Distributed: etcd is designed to run on multiple nodes as a cluster without sacrificing consistency.
Key Value Store: A nonrelational database that stores data as keys and values. It also exposes a key-value API. The datastore is built on top of BboltDB which is a fork of BoltDB.

So how etcd works with Kubernetes?

To put it simply, when you use kubectl to get kubernetes object details, you are getting it from etcd. Also, when you deploy an object like a pod, an entry gets created in etcd.

In a nutshell, here is what you need to know about etcd.

etcd stores all configurations, states, and metadata of Kubernetes objects (pods, secrets, daemonsets, deployments, configmaps, statefulsets, etc).
etcd allows a client to subscribe to events using Watch() API . Kubernetes api-server uses the etcd’s watch functionality to track the change in the state of an object.
etcd exposes key-value API using gRPC. Also, the gRPC gateway is a RESTful proxy that translates all the HTTP API calls into gRPC messages. It makes it an ideal database for Kubernetes.
etcd stores all objects under the /registry directory key in key-value format. For example, information on a pod named Nginx in the default namespace can be found under /registry/pods/default/nginx

Also, etcd it is the only Statefulset component in the control plane.

3. kube-scheduler

The kube-scheduler is responsible for scheduling pods on worker nodes.

When you deploy a pod, you specify the pod requirements such as CPU, memory, affinity, taints or tolerations, priority, persistent volumes (PV), etc. The scheduler’s primary task is to identify the create request and choose the best node for a pod that satisfies the requirements.

The following image shows a high-level overview of how the scheduler works.

In a Kubernetes cluster, there will be more than one worker node. So how does the scheduler select the node out of all worker nodes?

Here is how the scheduler works.

To choose the best node, the Kube-scheduler uses filtering and scoring operations.
In filtering, the scheduler finds the best-suited nodes where the pod can be scheduled. For example, if there are five worker nodes with resource availability to run the pod, it selects all five nodes. If there are no nodes, then the pod is unschedulable and moved to the scheduling queue. If It is a large cluster, let’s say 100 worker nodes, and the scheduler doesn’t iterate over all the nodes. There is a scheduler configuration parameter called percentageOfNodesToScore. The default value is typically 50%. So it tries to iterate over 50% of nodes in a round-robin fashion.

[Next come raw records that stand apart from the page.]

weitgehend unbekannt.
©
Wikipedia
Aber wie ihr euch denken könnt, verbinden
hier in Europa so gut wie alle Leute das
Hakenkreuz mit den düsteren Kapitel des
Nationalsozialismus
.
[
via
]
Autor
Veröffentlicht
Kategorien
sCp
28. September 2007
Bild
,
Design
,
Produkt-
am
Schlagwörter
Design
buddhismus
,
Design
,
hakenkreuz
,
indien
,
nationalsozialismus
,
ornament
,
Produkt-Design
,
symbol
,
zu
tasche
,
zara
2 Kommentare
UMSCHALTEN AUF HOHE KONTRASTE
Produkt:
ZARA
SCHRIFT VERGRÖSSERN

If the worker nodes are spread across multiple zones, then the scheduler iterates over nodes in different zones. For very large clusters the default percentageOfNodesToScore is 5%.
In the scoring phase, the scheduler ranks the nodes by assigning a score to the filtered worker nodes. The scheduler makes the scoring by calling multiple scheduling plugins. Finally, the worker node with the highest rank will be selected for scheduling the pod. If all the nodes have the same rank, a node will be selected at random.
Once the node is selected, the scheduler creates a binding event in the API server. Meaning an event to bind a pod and node.

Things should know about a scheduler.

It is a controller that listens to pod creation events in the API server.
The scheduler has two phases. Scheduling cycle and the Binding cycle. Together it is called the scheduling context. The scheduling cycle selects a worker node and the binding cycle applies that change to the cluster.
The scheduler always places the high-priority pods ahead of the low-priority pods for scheduling. Also, in some cases, after the pod started running in the selected node, the pod might get evicted or moved to other nodes. If you want to understand more, read the Kubernetes pod priority guide
You can create custom schedulers and run multiple schedulers in a cluster along with the native scheduler. When you deploy a pod you can specify the custom scheduler in the pod manifest. So the scheduling decisions will be taken based on the custom scheduler logic.
The scheduler has a pluggable scheduling framework. Meaning, you can add your custom plugin to the scheduling workflow.

4. Kube Controller Manager

What is a controller? Controllers are programs that run infinite control loops. Meaning it runs continuously and watches the actual and desired state of objects. If there is a difference in the actual and desired state, it ensures that the kubernetes resource/object is in the desired state.

As per the official documentation,

In Kubernetes, controllers are control loops that watch the state of your cluster, then make or request changes where needed. Each controller tries to move the current cluster state closer to the desired state.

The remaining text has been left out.